(Extracted data entries)
______________________________
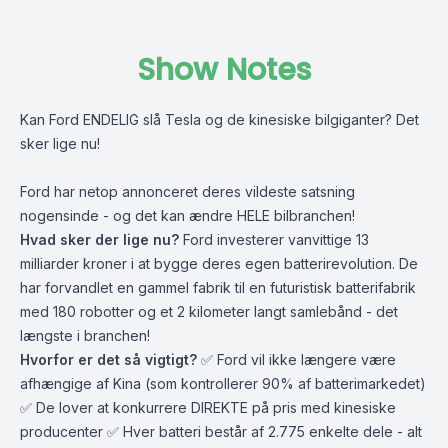
Show Notes
Kan Ford ENDELIG slå Tesla og de kinesiske bilgiganter? Det
sker lige nu!
Ford har netop annonceret deres vildeste satsning
nogensinde - og det kan ændre HELE bilbranchen!
Hvad sker der lige nu?
Ford investerer vanvittige 13
milliarder kroner i at bygge deres egen batterirevolution. De
har forvandlet en gammel fabrik til en futuristisk batterifabrik
med 180 robotter og et 2 kilometer langt samlebånd - det
længste i branchen!
Hvorfor er det så vigtigt?
✅ Ford vil ikke længere være
afhængige af Kina (som kontrollerer 90% af batterimarkedet)
✅ De lover at konkurrere DIREKTE på pris med kinesiske
producenter ✅ Hver batteri består af 2.775 enkelte dele - alt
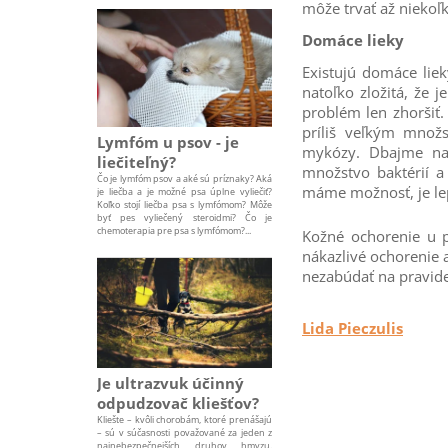
môže trvať až niekoľk
Domáce lieky
Existujú domáce liek
natoľko zložitá, že
problém len zhoršiť.
príliš veľkým množ
Lymfóm u psov - je
mykózy. Dbajme na 
liečiteľný?
množstvo baktérií a
Čo je lymfóm psov a aké sú príznaky? Aká
máme možnosť, je le
je liečba a je možné psa úplne vyliečiť?
Koľko stojí liečba psa s lymfómom? Môže
byť pes vyliečený steroidmi? Čo je
chemoterapia pre psa s lymfómom?...
Kožné ochorenie u p
nákazlivé ochorenie a
nezabúdať na pravide
Lida Pieczulis
Je ultrazvuk účinný
odpudzovač kliešťov?
Kliešte – kvôli chorobám, ktoré prenášajú
– sú v súčasnosti považované za jeden z
najnebezpečnejších druhov hmyzu.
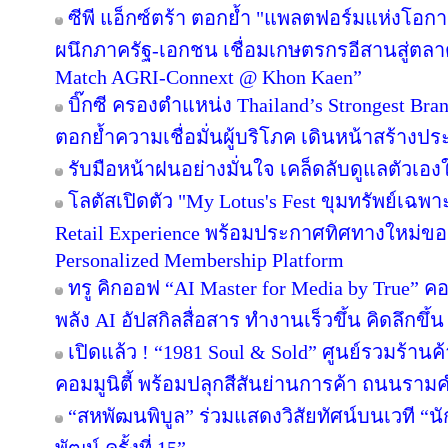
ซีพี แอ็กซ์ตร้า ตอกย้ำ "แพลตฟอร์มแห่งโอก
ผนึกภาครัฐ-เอกชน เชื่อมเกษตรกรอีสานสู่ตล
Match AGRI-Connext @ Khon Kaen”
บิ๊กซี ครองตำแหน่ง Thailand’s Strongest Bra
ตอกย้ำความเชื่อมั่นผู้บริโภค เดินหน้าสร้าง
รับมือหน้าฝนอย่างมั่นใจ เคล็ดลับดูแลตัวเองให
โลตัสเปิดตัว "My Lotus's Fest ขุมทรัพย์เฉ
Retail Experience พร้อมประกาศทิศทางใหม่ของ 
Personalized Membership Platform
ทรู คิกออฟ “AI Master for Media by True” คอร
พลัง AI อัปสกิลสื่อสาร ทำงานเร็วขึ้น คิดลึกขึ
เปิดแล้ว ! “1981 Soul & Sold” ศูนย์รวมร้า
คอมมูนิตี้ พร้อมปลุกสีสันย่านการค้า ถนนรา
“สหพัฒนพิบูล” ร่วมแสดงวิสัยทัศน์บนเวที “นั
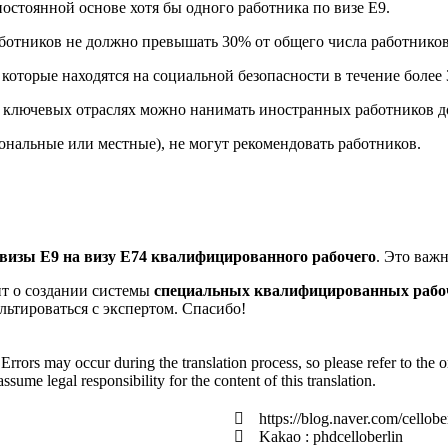
постоянной основе хотя бы одного работника по визе E9.
ботников не должно превышать 30% от общего числа работников
 которые находятся на социальной безопасности в течение более 
в ключевых отраслях можно нанимать иностранных работников д
ональные или местные), не могут рекомендовать работников.
 визы E9 на визу E74 квалифицированного рабочего
. Это важ
ит о создании системы
специальных квалифицированных рабо
ьтироваться с экспертом. Спасибо!
 Errors may occur during the translation process, so please refer to the o
me legal responsibility for the content of this translation.
https://blog.naver.com/cellobe
Kakao : phdcelloberlin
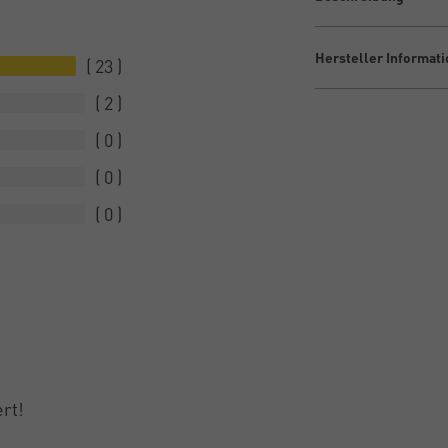
Hersteller Informat
23
2
0
0
0
ert!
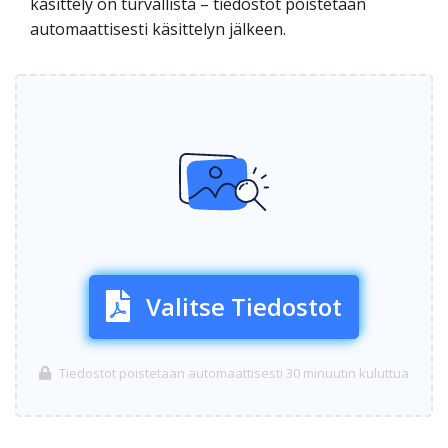
käsittely on turvallista – tiedostot poistetaan
automaattisesti käsittelyn jälkeen.
Valitse Tiedostot
Tiedostot poistetaan automaattisesti 30 minuutin kuluttua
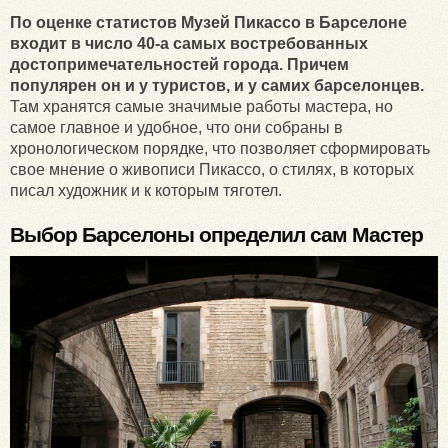
По оценке статистов Музей Пикассо в Барселоне
входит в число 40-а самых востребованных
достопримечательностей города. Причем
популярен он и у туристов, и у самих барселонцев.
Там хранятся самые значимые работы мастера, но
самое главное и удобное, что они собраны в
хронологическом порядке, что позволяет сформировать
свое мнение о живописи Пикассо, о стилях, в которых
писал художник и к которым тяготел.
Выбор Барселоны определил сам Мастер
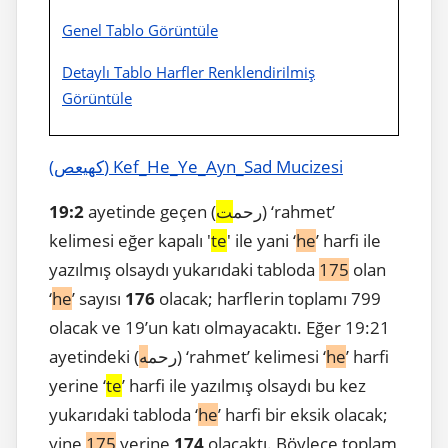
Genel Tablo Görüntüle
Detaylı Tablo Harfler Renklendirilmiş
Görüntüle
(كهيعص) Kef_He_Ye_Ayn_Sad Mucizesi
) ‘rahmet’
ayetinde geçen (رحم
ت
19:2
kelimesi eğer kapalı '
te
' ile yani ‘
he
’ harfi ile
yazılmış olsaydı yukarıdaki tabloda
175
olan
‘
he
’ sayısı
176
olacak; harflerin toplamı 799
olacak ve 19’un katı olmayacaktı. Eğer 19:21
’ harfi
he
) ‘rahmet’ kelimesi ‘
ayetindeki (رحم
ه
yerine ‘
te
’ harfi ile yazılmış olsaydı bu kez
yukarıdaki tabloda ‘
he
’ harfi bir eksik olacak;
yine
175
yerine
174
olacaktı. Böylece toplam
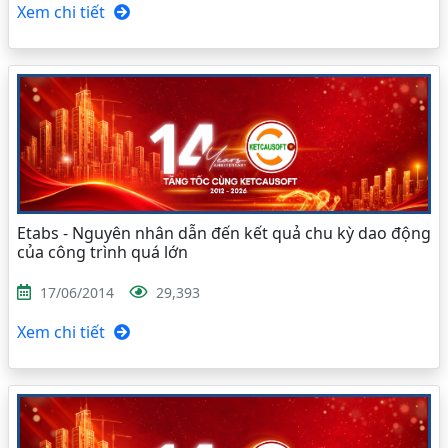
Xem chi tiết
Etabs - Nguyên nhân dẫn đến kết quả chu kỳ dao động
của công trình quá lớn
17/06/2014
29,393
Xem chi tiết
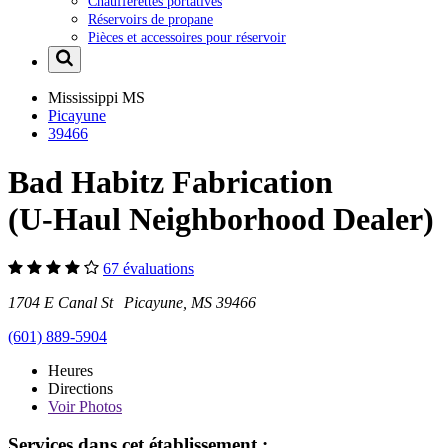
Chaufferettes portatives
Réservoirs de propane
Pièces et accessoires pour réservoir
Mississippi
MS
Picayune
39466
Bad Habitz Fabrication
(U-Haul Neighborhood Dealer)
67 évaluations
1704 E Canal St Picayune, MS 39466
(601) 889-5904
Heures
Directions
Voir
Photos
Services dans cet établissement :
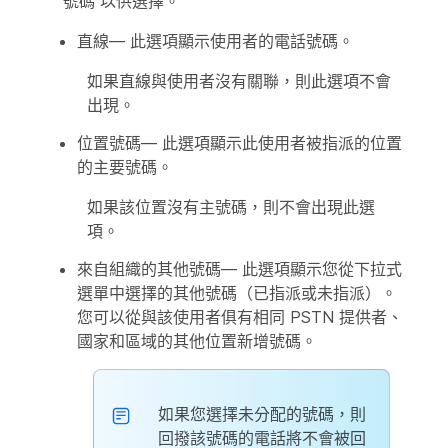
號碼
以供選擇。
直線
— 此選項顯示使用者的電話號碼。
如果直線與使用者沒有關聯，則此選項不會
出現。
位置號碼
— 此選項顯示此使用者被指派的位置
的主要號碼。
如果該位置沒有主號碼，則不會出現此選
項。
來自組織的其他號碼
— 此選項顯示您從下拉式
選單中選擇的其他號碼（已指派或未指派）。
您可以從與該使用者俱有相同 PSTN 提供者、
國家和區域的其他位置新增號碼。
如果您選擇未分配的號碼，則
回撥該號碼的電話將不會被回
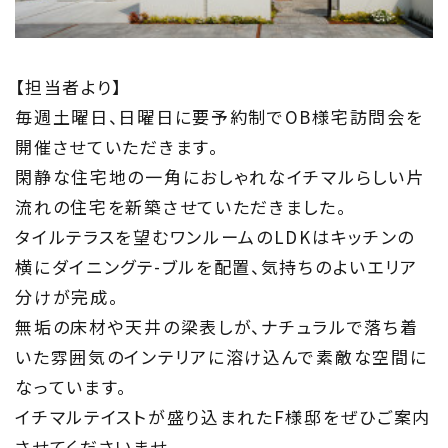
Information
家づくりに役立つ情報
【担当者より】
Maintenance
毎週土曜日、日曜日に要予約制でOB様宅訪問会を
開催させていただきます。
家のメンテナンス
閑静な住宅地の一角におしゃれなイチマルらしい片
じゅう
mado
流れの住宅を新築させていただきました。
タイルテラスを望むワンルームのLDKはキッチンの
住宅相談窓口 じゅうmado
横にダイニングテ-ブルを配置、気持ちのよいエリア
分けが完成。
無垢の床材や天井の梁表しが、ナチュラルで落ち着
いた雰囲気のインテリアに溶け込んで素敵な空間に
なっています。
イチマルテイストが盛り込まれたF様邸をぜひご案内
させてくださいませ。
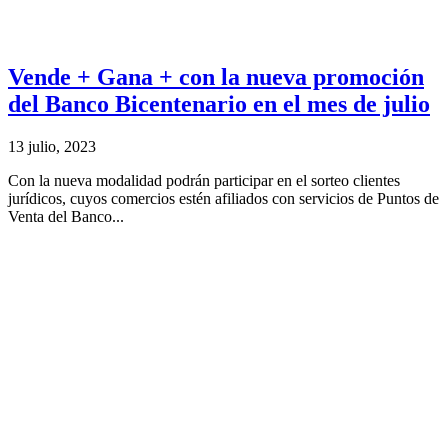
Vende + Gana + con la nueva promoción
del Banco Bicentenario en el mes de julio
13 julio, 2023
Con la nueva modalidad podrán participar en el sorteo clientes
jurídicos, cuyos comercios estén afiliados con servicios de Puntos de
Venta del Banco...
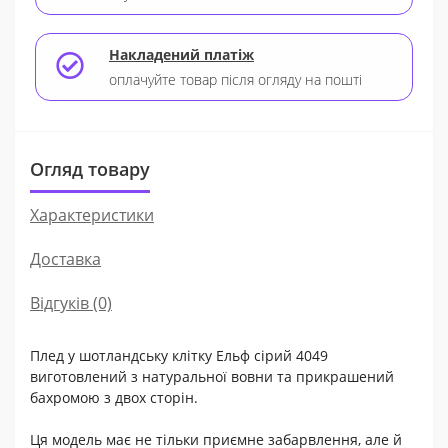
Накладений платіж
оплачуйте товар після огляду на пошті
Огляд товару
Характеристики
Доставка
Відгуків (0)
Плед у шотландську клітку Ельф сірий 4049
виготовлений з натуральної вовни та прикрашений
бахромою з двох сторін.
Ця модель має не тільки приємне забарвлення, але й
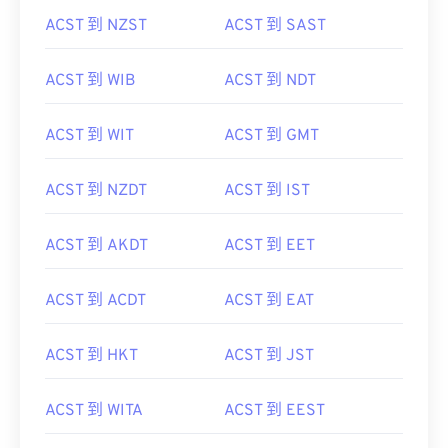
ACST 到 NZST
ACST 到 SAST
ACST 到 WIB
ACST 到 NDT
ACST 到 WIT
ACST 到 GMT
ACST 到 NZDT
ACST 到 IST
ACST 到 AKDT
ACST 到 EET
ACST 到 ACDT
ACST 到 EAT
ACST 到 HKT
ACST 到 JST
ACST 到 WITA
ACST 到 EEST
______________________________
→ THE PROBLEM
Take every line above that includes "lymfómom" and list it.

→ RESULT OF THIS TASK
Koľko stojí liečba psa s lymfómom? Môže
chemoterapia pre psa s lymfómom?...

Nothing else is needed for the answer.